### [RECORDS TO PROCESS]
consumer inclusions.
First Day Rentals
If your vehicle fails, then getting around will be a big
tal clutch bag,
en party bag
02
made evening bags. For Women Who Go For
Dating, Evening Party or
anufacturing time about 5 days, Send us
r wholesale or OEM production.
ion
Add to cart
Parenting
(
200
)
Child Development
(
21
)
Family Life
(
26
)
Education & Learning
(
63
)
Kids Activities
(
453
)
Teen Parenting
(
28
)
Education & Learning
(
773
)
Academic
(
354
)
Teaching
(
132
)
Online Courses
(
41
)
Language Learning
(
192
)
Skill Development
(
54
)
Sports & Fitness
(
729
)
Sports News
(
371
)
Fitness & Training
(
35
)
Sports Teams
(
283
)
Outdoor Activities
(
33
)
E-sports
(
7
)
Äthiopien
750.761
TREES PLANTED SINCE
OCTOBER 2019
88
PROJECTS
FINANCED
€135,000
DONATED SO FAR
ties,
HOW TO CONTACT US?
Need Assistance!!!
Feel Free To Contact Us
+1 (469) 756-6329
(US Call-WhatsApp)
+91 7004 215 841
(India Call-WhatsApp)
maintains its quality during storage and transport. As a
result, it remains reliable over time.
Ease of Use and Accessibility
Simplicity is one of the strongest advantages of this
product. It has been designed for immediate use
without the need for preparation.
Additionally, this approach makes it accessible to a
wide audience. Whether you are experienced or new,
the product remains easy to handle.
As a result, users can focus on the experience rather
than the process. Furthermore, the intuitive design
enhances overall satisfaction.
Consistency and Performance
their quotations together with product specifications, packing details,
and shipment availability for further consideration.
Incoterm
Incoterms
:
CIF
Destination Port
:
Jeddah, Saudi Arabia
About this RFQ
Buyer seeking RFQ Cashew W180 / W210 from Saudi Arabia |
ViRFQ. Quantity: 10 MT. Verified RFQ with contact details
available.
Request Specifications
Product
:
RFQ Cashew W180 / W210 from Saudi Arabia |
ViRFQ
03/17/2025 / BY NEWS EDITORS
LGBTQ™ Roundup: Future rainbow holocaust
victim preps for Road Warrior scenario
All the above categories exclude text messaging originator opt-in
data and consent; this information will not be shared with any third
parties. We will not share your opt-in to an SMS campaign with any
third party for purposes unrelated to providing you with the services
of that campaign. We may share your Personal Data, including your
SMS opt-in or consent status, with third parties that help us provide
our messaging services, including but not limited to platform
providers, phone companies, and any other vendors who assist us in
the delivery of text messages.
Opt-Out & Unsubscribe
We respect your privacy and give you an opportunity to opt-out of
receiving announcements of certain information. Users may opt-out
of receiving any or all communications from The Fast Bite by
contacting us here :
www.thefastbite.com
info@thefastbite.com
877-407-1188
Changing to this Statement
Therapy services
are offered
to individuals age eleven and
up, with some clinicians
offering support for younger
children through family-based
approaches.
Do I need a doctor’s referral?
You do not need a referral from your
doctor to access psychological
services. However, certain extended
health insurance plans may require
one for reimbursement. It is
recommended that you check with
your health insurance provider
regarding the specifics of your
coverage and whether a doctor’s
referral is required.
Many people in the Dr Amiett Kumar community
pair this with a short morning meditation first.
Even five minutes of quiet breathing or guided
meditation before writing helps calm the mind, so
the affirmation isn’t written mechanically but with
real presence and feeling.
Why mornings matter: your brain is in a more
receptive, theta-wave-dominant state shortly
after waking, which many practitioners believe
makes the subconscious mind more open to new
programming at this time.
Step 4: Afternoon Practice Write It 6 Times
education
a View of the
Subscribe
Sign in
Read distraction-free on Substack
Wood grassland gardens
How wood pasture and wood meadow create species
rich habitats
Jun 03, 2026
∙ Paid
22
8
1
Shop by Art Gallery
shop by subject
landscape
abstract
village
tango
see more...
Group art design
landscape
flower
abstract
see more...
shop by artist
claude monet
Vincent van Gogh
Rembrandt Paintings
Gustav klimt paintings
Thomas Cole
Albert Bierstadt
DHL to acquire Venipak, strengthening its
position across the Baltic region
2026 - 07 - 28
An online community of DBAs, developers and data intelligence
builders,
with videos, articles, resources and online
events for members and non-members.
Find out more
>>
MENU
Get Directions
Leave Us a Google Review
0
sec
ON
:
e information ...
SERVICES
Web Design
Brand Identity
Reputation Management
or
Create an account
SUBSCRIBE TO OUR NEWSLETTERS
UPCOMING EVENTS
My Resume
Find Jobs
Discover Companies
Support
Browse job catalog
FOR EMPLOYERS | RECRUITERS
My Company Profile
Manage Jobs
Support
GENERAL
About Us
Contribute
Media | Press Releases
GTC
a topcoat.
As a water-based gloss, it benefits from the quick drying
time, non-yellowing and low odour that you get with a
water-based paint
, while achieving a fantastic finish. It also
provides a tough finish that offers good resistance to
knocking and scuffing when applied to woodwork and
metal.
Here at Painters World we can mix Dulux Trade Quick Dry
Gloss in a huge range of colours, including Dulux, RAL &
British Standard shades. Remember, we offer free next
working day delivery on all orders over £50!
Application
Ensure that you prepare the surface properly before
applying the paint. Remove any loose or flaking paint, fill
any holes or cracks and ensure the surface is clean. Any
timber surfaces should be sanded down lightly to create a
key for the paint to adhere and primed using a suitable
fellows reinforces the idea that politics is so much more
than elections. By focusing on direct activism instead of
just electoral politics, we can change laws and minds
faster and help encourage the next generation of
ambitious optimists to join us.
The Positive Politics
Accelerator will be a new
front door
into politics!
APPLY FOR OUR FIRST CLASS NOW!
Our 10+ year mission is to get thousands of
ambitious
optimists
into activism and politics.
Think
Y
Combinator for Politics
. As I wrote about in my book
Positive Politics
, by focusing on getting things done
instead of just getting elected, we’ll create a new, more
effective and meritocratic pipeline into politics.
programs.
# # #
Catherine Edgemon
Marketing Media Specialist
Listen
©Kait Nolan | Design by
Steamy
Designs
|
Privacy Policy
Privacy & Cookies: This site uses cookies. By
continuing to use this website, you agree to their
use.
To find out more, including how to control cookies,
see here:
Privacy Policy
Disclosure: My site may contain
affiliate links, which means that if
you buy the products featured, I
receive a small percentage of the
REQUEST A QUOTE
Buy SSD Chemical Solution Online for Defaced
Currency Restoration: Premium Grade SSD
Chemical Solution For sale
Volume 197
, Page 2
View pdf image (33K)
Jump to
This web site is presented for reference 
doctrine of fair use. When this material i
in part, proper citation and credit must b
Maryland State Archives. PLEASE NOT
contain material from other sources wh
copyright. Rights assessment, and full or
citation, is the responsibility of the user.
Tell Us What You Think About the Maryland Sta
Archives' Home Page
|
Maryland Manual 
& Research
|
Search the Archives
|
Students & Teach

### [WHAT TO WORK ON]
Beginning with the line that has "anufacturing time about 5 days, Send us" and ending with the line that has "without the need for preparation.", set down the lines above exactly and include no others.

### [RESULT]
anufacturing time about 5 days, Send us
r wholesale or OEM production.
ion
Add to cart
Parenting
(
200
)
Child Development
(
21
)
Family Life
(
26
)
Education & Learning
(
63
)
Kids Activities
(
453
)
Teen Parenting
(
28
)
Education & Learning
(
773
)
Academic
(
354
)
Teaching
(
132
)
Online Courses
(
41
)
Language Learning
(
192
)
Skill Development
(
54
)
Sports & Fitness
(
729
)
Sports News
(
371
)
Fitness & Training
(
35
)
Sports Teams
(
283
)
Outdoor Activities
(
33
)
E-sports
(
7
)
Äthiopien
750.761
TREES PLANTED SINCE
OCTOBER 2019
88
PROJECTS
FINANCED
€135,000
DONATED SO FAR
ties,
HOW TO CONTACT US?
Need Assistance!!!
Feel Free To Contact Us
+1 (469) 756-6329
(US Call-WhatsApp)
+91 7004 215 841
(India Call-WhatsApp)
maintains its quality during storage and transport. As a
result, it remains reliable over time.
Ease of Use and Accessibility
Simplicity is one of the strongest advantages of this
product. It has been designed for immediate use
without the need for preparation.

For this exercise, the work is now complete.